An exhibition concerning itself with perspective and different ways of looking would surely have to include a video piece. Beasley delivers on this and in a very personal manner. A Man Restored a Broken Work (2015) is a video featuring Beasley’s partner repairing a previously damaged piece of woodwork by the artist. There is an intense intimacy about this work that, depending on how you see things, contrasts with the other works before this in emotional content. It also acts as a reference to Robert Bresson’s 1956 film, A Man Escaped, in terms of titling as well as thematically, with shared concerns over process, time and manual work. In many ways, it is one of the most raw, beautiful and honest love sonnets to a partner you could see by a contemporary artist.
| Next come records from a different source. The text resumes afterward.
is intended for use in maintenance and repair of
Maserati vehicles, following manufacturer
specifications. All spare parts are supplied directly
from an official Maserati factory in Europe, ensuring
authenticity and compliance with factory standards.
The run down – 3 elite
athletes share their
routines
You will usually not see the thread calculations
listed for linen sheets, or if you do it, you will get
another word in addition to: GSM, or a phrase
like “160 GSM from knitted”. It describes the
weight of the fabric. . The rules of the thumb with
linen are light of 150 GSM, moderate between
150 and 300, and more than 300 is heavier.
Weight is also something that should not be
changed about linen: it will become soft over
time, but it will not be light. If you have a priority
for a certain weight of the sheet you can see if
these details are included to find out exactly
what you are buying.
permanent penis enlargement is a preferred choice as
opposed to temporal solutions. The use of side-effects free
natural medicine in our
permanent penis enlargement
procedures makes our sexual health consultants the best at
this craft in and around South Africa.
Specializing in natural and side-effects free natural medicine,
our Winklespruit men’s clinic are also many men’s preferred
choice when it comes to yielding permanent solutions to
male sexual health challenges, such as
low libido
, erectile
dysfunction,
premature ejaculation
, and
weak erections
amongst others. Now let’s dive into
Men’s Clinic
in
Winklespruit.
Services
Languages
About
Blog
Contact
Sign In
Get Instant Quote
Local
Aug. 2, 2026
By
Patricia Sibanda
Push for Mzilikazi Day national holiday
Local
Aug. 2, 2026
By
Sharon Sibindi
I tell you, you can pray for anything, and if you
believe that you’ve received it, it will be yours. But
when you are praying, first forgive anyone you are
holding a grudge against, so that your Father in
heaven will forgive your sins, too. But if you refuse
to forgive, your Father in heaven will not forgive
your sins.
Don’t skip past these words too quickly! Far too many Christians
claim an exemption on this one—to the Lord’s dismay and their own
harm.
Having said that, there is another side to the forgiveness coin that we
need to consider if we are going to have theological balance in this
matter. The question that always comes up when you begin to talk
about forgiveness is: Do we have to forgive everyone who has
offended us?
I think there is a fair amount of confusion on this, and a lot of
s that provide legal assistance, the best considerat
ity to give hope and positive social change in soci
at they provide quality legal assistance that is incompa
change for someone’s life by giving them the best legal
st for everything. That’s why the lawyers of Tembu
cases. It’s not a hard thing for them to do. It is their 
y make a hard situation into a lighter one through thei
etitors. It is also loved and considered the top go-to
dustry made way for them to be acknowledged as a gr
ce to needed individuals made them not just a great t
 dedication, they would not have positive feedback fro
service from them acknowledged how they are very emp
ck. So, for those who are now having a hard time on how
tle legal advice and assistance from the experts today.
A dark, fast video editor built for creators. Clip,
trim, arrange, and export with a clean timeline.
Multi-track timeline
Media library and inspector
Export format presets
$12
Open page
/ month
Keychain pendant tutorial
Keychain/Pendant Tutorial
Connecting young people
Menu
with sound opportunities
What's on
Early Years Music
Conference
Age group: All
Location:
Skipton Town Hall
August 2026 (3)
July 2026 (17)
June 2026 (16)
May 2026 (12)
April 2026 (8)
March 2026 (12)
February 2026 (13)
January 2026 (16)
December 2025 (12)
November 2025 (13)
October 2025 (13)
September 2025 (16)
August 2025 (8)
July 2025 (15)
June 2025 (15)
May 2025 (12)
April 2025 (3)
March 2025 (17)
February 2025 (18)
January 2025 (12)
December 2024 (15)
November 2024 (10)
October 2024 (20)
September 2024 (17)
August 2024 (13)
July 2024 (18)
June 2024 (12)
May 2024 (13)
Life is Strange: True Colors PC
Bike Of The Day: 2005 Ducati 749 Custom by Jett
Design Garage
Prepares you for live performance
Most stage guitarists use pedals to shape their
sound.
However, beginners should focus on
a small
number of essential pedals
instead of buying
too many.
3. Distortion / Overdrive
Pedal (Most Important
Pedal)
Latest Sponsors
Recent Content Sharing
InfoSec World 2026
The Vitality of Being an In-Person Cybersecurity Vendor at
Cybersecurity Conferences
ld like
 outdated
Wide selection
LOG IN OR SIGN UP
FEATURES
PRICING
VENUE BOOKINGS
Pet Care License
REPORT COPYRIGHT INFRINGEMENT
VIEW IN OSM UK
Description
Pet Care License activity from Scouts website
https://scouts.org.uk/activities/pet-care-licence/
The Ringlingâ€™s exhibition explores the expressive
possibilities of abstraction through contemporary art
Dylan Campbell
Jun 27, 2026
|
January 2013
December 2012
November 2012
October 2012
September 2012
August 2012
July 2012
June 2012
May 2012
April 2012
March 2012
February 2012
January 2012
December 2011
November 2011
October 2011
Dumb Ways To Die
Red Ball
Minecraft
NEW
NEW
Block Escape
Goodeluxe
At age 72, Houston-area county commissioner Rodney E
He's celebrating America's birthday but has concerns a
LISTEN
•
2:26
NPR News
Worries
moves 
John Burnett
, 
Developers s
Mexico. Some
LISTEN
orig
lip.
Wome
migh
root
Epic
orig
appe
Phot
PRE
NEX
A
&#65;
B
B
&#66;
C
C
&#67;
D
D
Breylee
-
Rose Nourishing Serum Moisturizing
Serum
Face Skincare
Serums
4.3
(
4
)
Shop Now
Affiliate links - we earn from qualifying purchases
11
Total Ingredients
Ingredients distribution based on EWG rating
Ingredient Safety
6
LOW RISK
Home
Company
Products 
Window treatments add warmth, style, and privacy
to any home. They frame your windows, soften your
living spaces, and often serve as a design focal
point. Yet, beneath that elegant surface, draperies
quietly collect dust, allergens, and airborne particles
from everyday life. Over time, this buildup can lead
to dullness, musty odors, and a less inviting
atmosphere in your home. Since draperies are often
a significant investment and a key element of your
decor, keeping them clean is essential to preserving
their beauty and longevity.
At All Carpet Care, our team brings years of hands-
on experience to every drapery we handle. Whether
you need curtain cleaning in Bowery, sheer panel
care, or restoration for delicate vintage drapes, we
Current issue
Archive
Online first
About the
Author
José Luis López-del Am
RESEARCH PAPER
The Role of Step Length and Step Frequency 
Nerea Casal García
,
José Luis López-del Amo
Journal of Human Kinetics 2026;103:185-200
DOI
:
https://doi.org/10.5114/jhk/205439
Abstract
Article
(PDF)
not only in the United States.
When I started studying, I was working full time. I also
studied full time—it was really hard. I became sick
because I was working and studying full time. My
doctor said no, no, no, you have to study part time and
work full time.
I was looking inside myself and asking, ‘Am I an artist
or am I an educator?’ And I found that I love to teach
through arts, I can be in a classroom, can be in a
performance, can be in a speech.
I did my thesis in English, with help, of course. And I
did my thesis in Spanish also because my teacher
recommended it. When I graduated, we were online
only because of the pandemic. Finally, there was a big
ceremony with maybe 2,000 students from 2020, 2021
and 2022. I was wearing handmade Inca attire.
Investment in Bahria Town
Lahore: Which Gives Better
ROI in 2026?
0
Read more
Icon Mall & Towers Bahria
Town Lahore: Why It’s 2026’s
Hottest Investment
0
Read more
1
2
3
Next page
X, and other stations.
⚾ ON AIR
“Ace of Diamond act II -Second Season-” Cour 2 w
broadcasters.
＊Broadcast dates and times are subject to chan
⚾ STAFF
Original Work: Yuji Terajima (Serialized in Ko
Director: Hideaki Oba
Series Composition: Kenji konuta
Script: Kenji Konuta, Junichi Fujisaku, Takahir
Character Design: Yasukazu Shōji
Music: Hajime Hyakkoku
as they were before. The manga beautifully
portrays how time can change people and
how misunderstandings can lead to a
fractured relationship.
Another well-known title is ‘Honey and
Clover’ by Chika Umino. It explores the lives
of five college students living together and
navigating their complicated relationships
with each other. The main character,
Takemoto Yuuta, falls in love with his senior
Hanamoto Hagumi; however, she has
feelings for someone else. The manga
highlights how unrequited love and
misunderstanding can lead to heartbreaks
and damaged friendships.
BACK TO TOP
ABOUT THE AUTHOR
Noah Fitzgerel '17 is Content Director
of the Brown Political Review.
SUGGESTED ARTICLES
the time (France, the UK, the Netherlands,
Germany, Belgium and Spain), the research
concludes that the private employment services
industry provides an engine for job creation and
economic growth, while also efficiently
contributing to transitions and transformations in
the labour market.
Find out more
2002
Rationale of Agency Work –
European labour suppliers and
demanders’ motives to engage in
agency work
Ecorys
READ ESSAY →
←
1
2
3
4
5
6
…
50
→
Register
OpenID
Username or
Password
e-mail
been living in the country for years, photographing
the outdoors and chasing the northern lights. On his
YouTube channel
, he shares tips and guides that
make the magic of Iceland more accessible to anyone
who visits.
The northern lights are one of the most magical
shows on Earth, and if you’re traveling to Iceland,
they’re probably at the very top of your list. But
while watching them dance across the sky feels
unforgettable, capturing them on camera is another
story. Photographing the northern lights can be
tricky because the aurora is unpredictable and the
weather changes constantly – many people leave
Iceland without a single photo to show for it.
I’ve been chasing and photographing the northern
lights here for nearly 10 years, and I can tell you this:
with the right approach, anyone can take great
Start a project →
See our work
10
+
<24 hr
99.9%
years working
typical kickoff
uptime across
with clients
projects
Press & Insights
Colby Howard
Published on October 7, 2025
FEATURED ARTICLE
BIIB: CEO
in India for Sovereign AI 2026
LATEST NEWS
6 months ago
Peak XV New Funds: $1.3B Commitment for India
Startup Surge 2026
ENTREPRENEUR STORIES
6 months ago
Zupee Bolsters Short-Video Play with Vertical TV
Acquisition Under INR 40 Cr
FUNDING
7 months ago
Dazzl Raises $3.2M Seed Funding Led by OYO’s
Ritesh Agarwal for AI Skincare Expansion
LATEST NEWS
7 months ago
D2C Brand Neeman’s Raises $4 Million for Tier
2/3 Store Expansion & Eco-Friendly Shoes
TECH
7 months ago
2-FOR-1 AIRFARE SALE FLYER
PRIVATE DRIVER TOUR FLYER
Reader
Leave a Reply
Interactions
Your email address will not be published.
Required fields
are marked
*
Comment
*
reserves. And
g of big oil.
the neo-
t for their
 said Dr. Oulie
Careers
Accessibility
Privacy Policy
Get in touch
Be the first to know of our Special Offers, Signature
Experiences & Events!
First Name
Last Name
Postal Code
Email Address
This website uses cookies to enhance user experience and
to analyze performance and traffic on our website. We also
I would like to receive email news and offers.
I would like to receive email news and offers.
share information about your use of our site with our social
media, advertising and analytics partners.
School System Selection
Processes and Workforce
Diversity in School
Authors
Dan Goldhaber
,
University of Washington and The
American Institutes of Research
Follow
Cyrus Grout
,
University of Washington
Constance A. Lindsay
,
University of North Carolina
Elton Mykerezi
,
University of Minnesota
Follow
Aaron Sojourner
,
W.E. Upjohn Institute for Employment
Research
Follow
The last part of the exhibition, a series of six digital prints that resemble posters for a selection of Beasley’s previous exhibitions, is aptly titled Foresight (2015). As the exhibition includes various references to literature, it comes as no surprise that Beasley incorporates her own writing into her practice. Each poster features the artist’s words reflecting experiences that happened in the five-year period that the posters allude to. For example: “Twice I was nauseous during the time of the project. The immense joy of discovering we were pregnant that September – the first tiredness and sickness which soon followed – shortly followed by our 12-week miscarriage. We clung to each other through the maelstrom of loss and hormone and emotion. Two months later, the joy of discovering we were pregnant, shortly followed by the constant, slight nausea, which never abated until the moment you were born.”
With an introduction to the artist’s past (both professionally and personally) situated at the end of the show, it leaves the visitor anticipating what will come next for Beasley.